Bruxelles – Per ora le lingue ufficiali dell’Unione europea rimangono 24. Perché nella lista entrino anche il catalano, il gallego e il basco ci sarà da aspettare ancora, i tempi e i modi restano incerti, ma se ne può parlare. Madrid, dove tra l’altro il partito indipendentista catalano di Junts è al momento l’ago della bilancia nella formazione di qualsiasi ipotetico nuovo governo, ha presentato la sua proposta ai ministri per gli Affari Europei dei 27, che si sono detti “pronti per continuare a lavorare sulla questione”, rimandando il dialogo alle future riunioni.
“C’è stato un dibattito costruttivo, abbiamo inoltrato la proposta ai gruppi di lavoro del Consiglio e del Coreper (Comitato dei rappresentanti permanenti, ndr) per portare avanti le discussioni”, ha dichiarato Pascual Ignacio Navarro Rios, il segretario di Stato spagnolo per l’Ue, che ha presieduto il vertice di oggi (19 settembre) a Bruxelles. Niente di più, ma l’eventuale approvazione dello status ufficiale delle tre lingue ha sollevato dubbi, soprattutto di natura giuridica e finanziaria, presso diversi Paesi. E la decisione andrebbe presa all’unanimità.
A margine dei lavori, il ministro degli Esteri di Madrid, Josè Manuel Albares, si è sbottonato e ha raccontato la trattativa con qualche dettaglio in più: “Sono stati proposti periodi transitori, abbiamo proposto di iniziare prima con il catalano e poi con le altre due lingue“, ha dichiarato, perché inserire tre lingue simultaneamente comporterebbe un appesantimento importante della babele europea. Secondo Albares nessuno avrebbe “espresso un veto” contro la proposta, ma alcuni Stati membri hanno “chiesto più tempo per analizzare il suo sviluppo e attuazione”.

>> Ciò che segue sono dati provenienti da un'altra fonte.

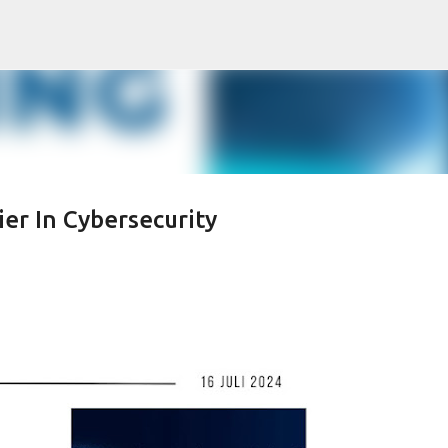
Skip to main content
ier In Cybersecurity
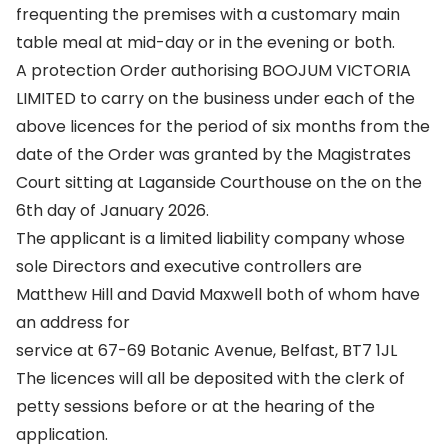
frequenting the premises with a customary main
table meal at mid-day or in the evening or both.
A protection Order authorising BOOJUM VICTORIA
LIMITED to carry on the business under each of the
above licences for the period of six months from the
date of the Order was granted by the Magistrates
Court sitting at Laganside Courthouse on the on the
6th day of January 2026.
The applicant is a limited liability company whose
sole Directors and executive controllers are
Matthew Hill and David Maxwell both of whom have
an address for
service at 67-69 Botanic Avenue, Belfast, BT7 1JL
The licences will all be deposited with the clerk of
petty sessions before or at the hearing of the
application.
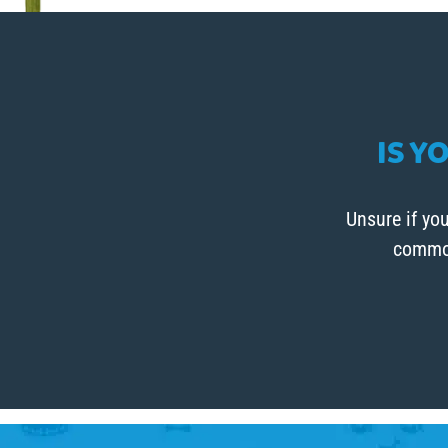
IS Y
Unsure if you
common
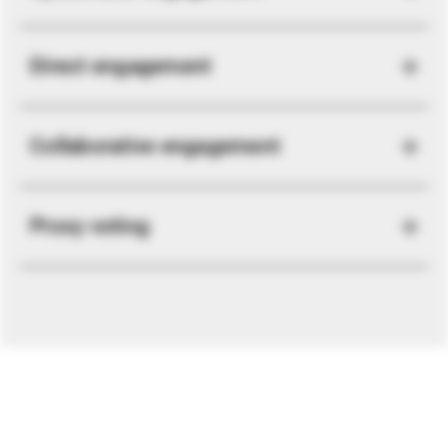
Direct engagement
Collaborative engagement
Proxy voting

Madrid avrebbe indicato il catalano come la prima lingua da riconoscere come ufficiale perché è quella “i cui rappresentanti hanno chiesto più insistentemente che venga inclusa nella modifica del regolamento” e soprattutto perché è la più parlata, da “più di dieci milioni di persone“. Contro il gallego che è parlato dai quasi 3 milioni di abitanti della regione e il basco, parlato come madrelingua da circa il 20 per cento dei baschi e conosciuto in totale da non più di 700 mila persone.
La Spagna, ha sottolineato Albares, ha ribadito “il suo impegno ad assumersi i costi derivanti da questa riforma”, come già succede con il Consiglio e con il Comitato delle regioni, che consentono ai partecipanti alle loro riunioni di parlare catalano, basco e gallego se lo richiedono con almeno sette settimane di anticipo. Interpellato al briefing quotidiano con la stampa, il portavoce della Commissione europea Balazs Ujvari ha indicato qualche dato sulle dimensioni e sui costi della macchina linguistica dell’esecutivo comunitario: 2000 persone, di cui circa il 70 per cento traduttori, impiegate nel dipartimento che si occupa delle traduzioni, e 480 membri più 970 interpreti freelancer nel dipartimento interpreti. Il budget stanziato nel 2022 è stato di 355 milioni di euro.
Al tavolo con gli omologhi europei, il ministro degli Esteri spagnolo avrebbe spiegato “la specificità che costituisce il caso spagnolo nell’Unione”. Catalano, gallego e basco non sono infatti lingue minoritarie, ma lingue co-ufficiali riconosciute nella Costituzione spagnola, “a differenza di altri Stati membri dell’Unione in cui esistono anche lingue regionali”. È di oggi la notizia che, nonostante l’opposizione della destra, il Congresso di Madrid ha riconosciuto le tre lingue come lingue co-ufficiali di lavoro parlamentare.